Si la France ne rembourse pas ses dettes ou laisse celle-ci atteindre des niveaux de non-retour, que se passera-t-il ? A en croire J.L. Mélenchon, c’est la BCE qui financera nos déficits si les taux d’intérêt explosent. Très bien, sauf que ce n’est pas prévu dans ses statuts et qu’elle jouit de la même indépendance que la Bundesbank autrefois, ou que la Banque de France après 1993, ce qui signifie que la Banque Centrale Européenne ne sera jamais aux ordres du pouvoir politique…surtout si ses interventions devaient servir à exempter un pays d’assainir sa situation financière. Or, n’oublions pas que cette année encore, nous aurons à trouver 180 milliards d’euros pour pouvoir payer nos échéances, et si l’on appliquait la politique de J.L. Mélenchon et d’autres, cela nous coûterait très cher, et augmenterait considérablement la charge de la dette. Bref, tous ceux qui prétendent que la France est riche et qu’elle peut continuer à vivre largement au dessus de ses moyens sont des menteurs. Même N. Sarkozy et l’UMP l’ont découvert en 2011, sans toutefois oser prendre les mesures nécessaires pour enrayer cette spirale de l’endettement public. Et dire que ces gens-là, y compris J.L. Mélenchon, affirment revendiquer le pouvoir ! Cela est effrayant, n’ayons pas peur des mots.

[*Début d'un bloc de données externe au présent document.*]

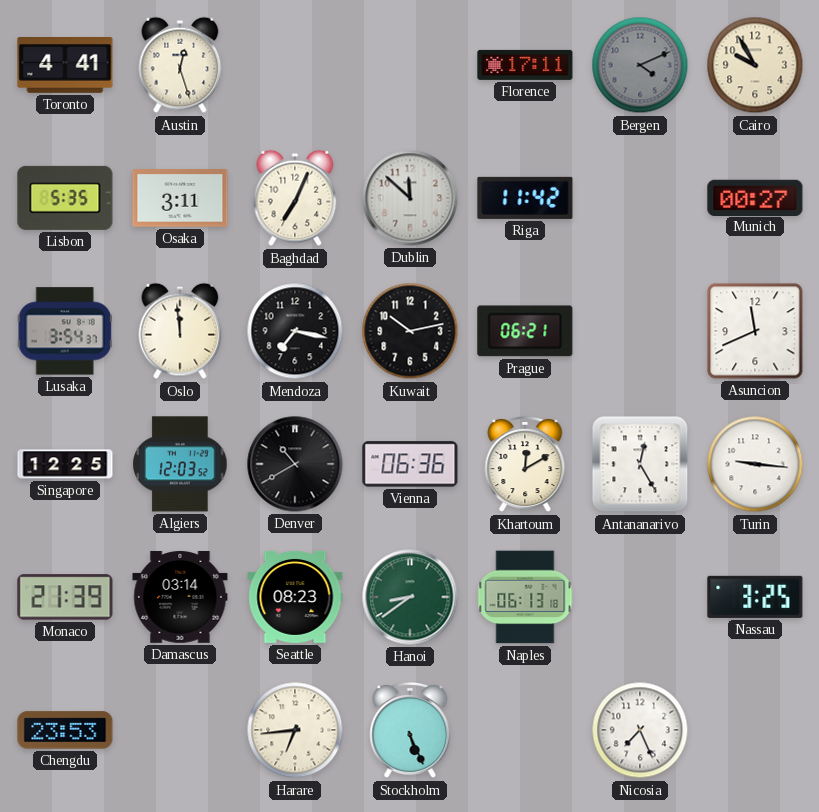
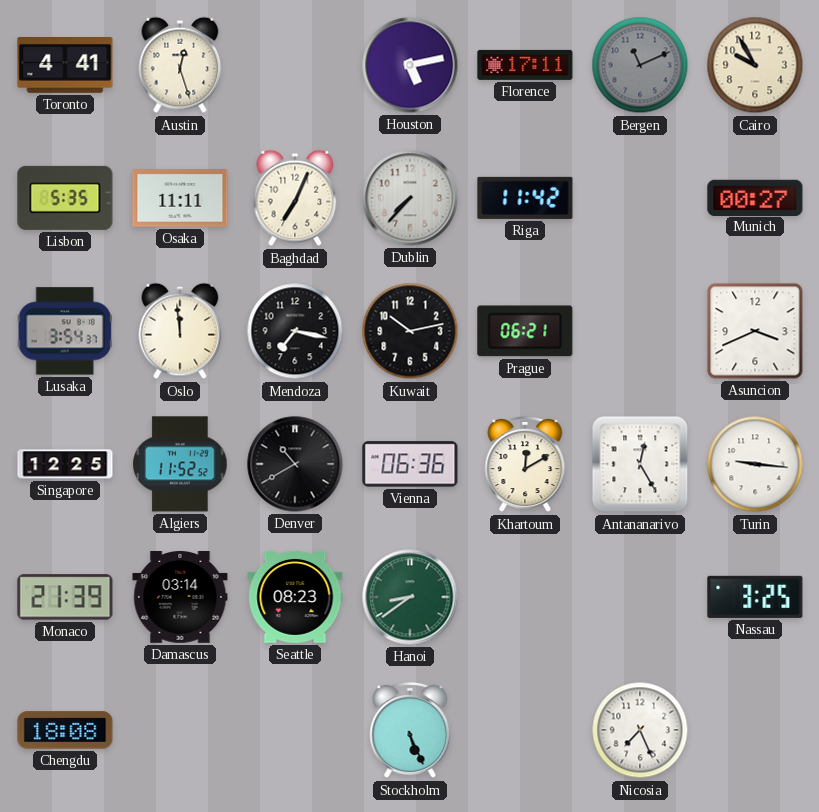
Houston: none -> 5:13
Bergen: 4:11 -> 11:11
Osaka: 3:11 -> 11:11
Dublin: 11:52 -> 7:37
Asuncion: 11:41 -> 3:41
Algiers: 12:03 -> 11:52
Naples: 06:13 -> none
Chengdu: 23:53 -> 18:08
Harare: 6:44 -> none
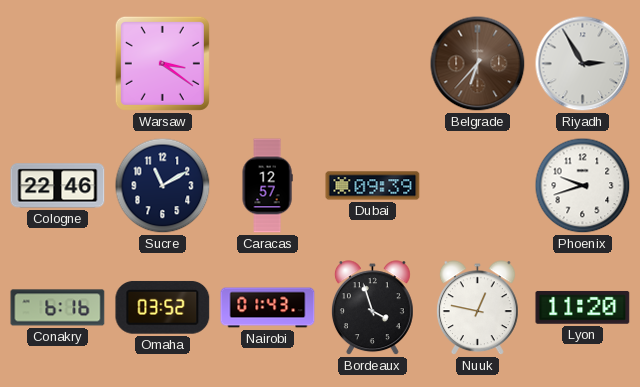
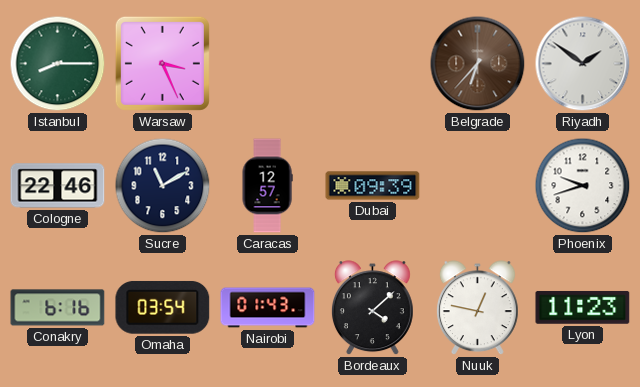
Istanbul: none -> 8:15
Warsaw: 3:21 -> 3:26
Riyadh: 2:55 -> 1:51
Omaha: 03:52 -> 03:54
Bordeaux: 3:57 -> 4:08
Lyon: 11:20 -> 11:23
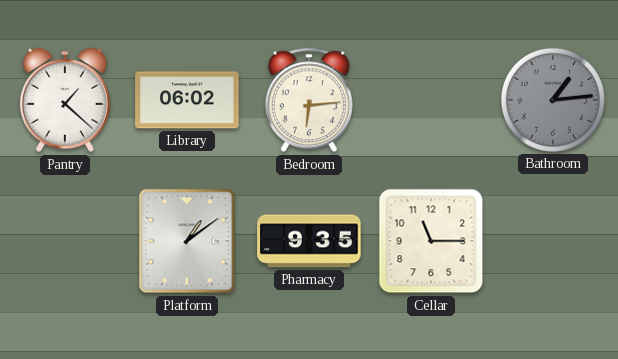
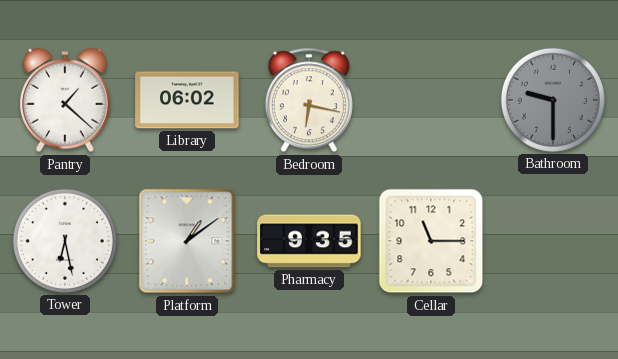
Bedroom: 6:14 -> 6:17
Bathroom: 1:14 -> 9:30
Tower: none -> 6:28
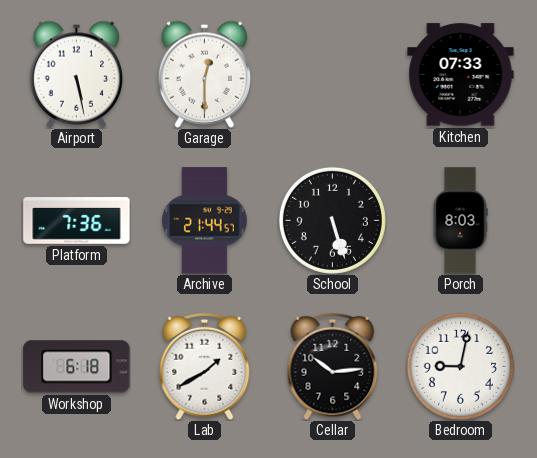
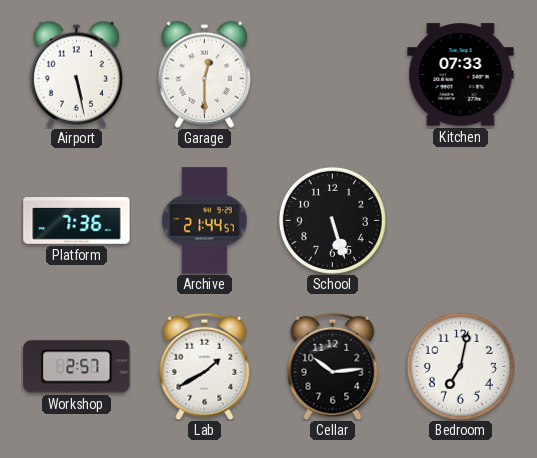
Porch: 8:03 -> none
Workshop: 6:18 -> 2:57
Bedroom: 9:02 -> 7:02
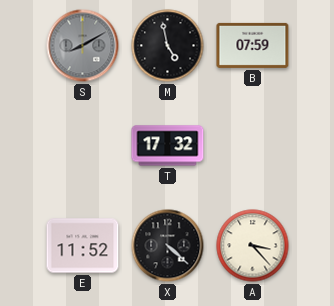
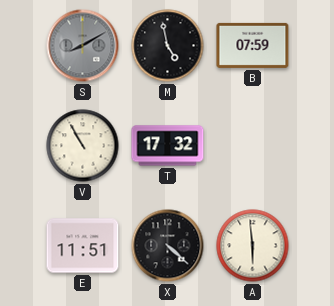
V: none -> 10:55
E: 11:52 -> 11:51
A: 3:23 -> 5:59
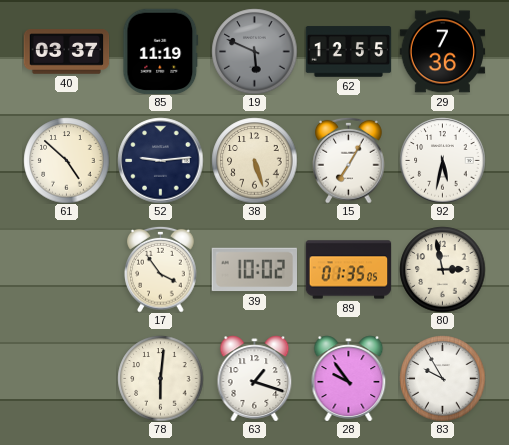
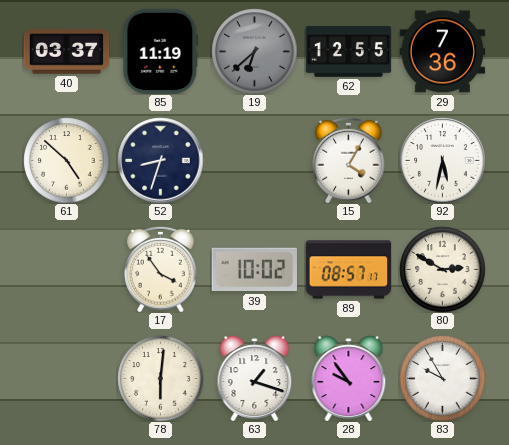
19: 5:49 -> 6:38
52: 9:14 -> 8:33
38: 5:27 -> none
15: 7:05 -> 4:05
89: 01:35 -> 08:57
80: 2:58 -> 2:50
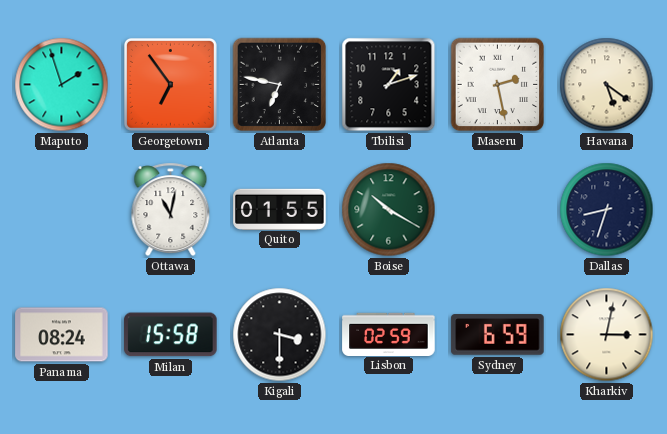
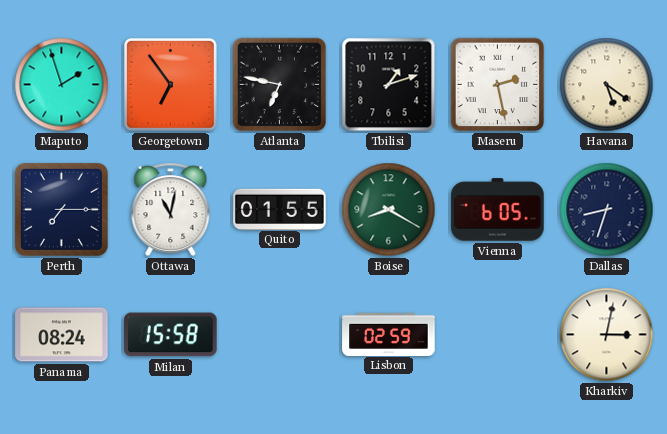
Perth: none -> 7:15
Boise: 10:20 -> 8:20
Vienna: none -> 6:05
Kigali: 3:30 -> none
Sydney: 6:59 -> none
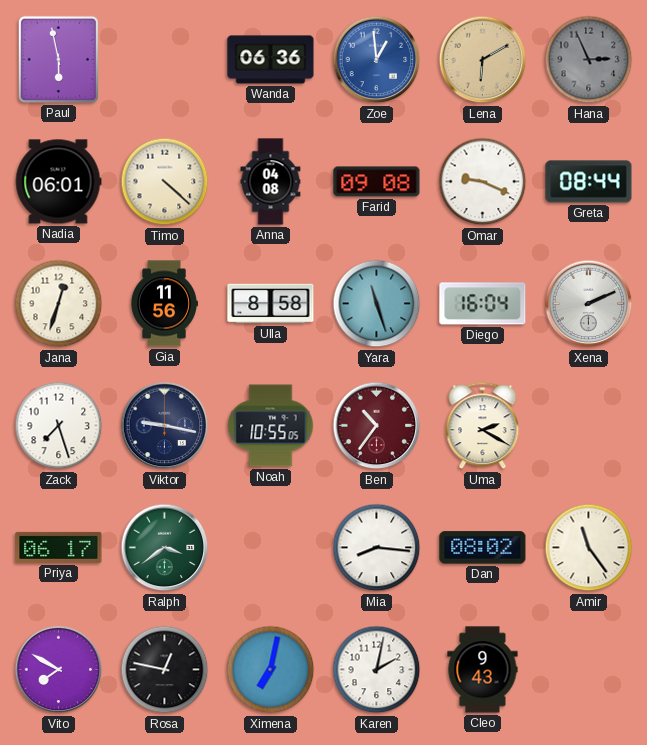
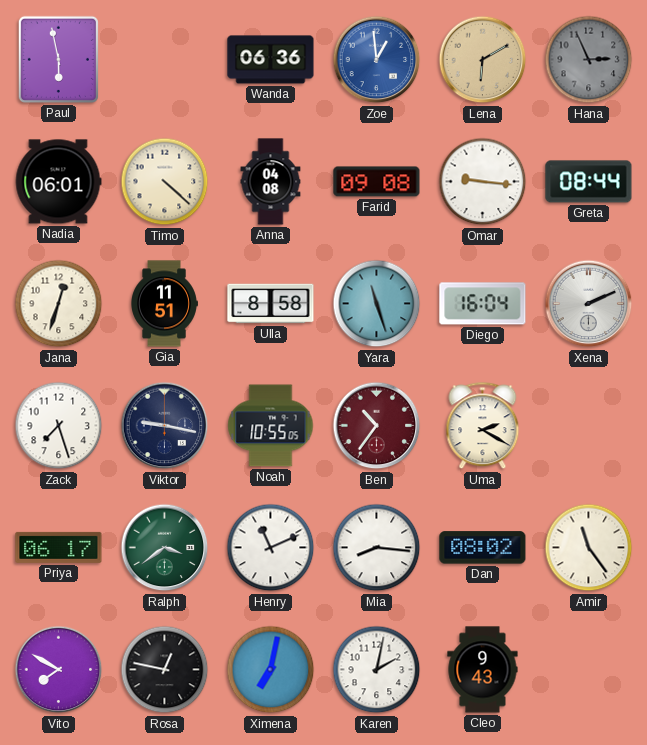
Omar: 9:19 -> 9:16
Gia: 11:56 -> 11:51
Henry: none -> 11:11
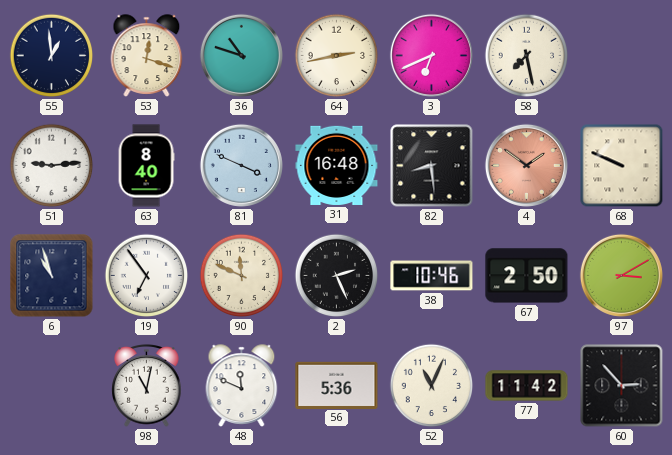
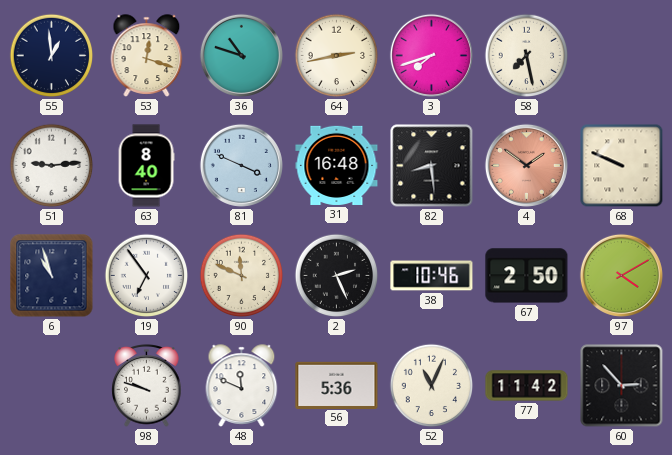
3: 6:41 -> 7:42
97: 3:10 -> 4:10
98: 11:02 -> 9:48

Mais plus inouï encore, il y a pas mal de réactions pour affirmer que ceux-là ont raison et que les autres (socialistes et MoDem) sont des technocrates qui n’ont pas le souci d’apporter du bien-être au peuple. C’est tout simplement désespérant, comme il est désespérant d’entendre dire que N. Sarkozy a empêché que la France devienne une seconde Grèce, oubliant que l’ancien président a hérité d’une situation bien meilleure que ce pays, et que la dette de la France est passée de 64% de la richesse nationale en 2007 à 90% en 2012. Certes il y a eu la crise qui est passée par là, mais celle-ci a bon dos, et est loin de justifier à elle seule une telle progression. La preuve, d’une part cette dette semble sur la voie de la stabilisation, et d’autre part, avant même le déclenchement de la crise financière, la dette publique avait augmenté d’une centaine de milliards d’euros (entre 2007 et 2008).

Il est vrai que si le gouvernement socialiste a chargé la barque en matière d’impôts, ce qui lui est beaucoup reproché, les cadeaux fiscaux aux plus riches de N. Sarkozy ont largement participé aux déficits du début de son règne…comme je l’ai souvent souligné sur ce site. Espérons que les électeurs sauront s’en rappeler le moment venu, et que ceux-ci ne finiront pas par se tourner encore plus nombreux, non seulement vers l’UMP, qui n’a rien de nouveau à leur proposer sauf son impuissance, mais aussi vers les extrêmes de droite et de gauche qui n’ont que des slogans simplistes à offrir aux Français. Et je ne parle pas des prises de position en matière sociétale, où la faiblesse des arguments des opposants aux réformes envisagées (mariage pour tous par exemple) est tout simplement consternante.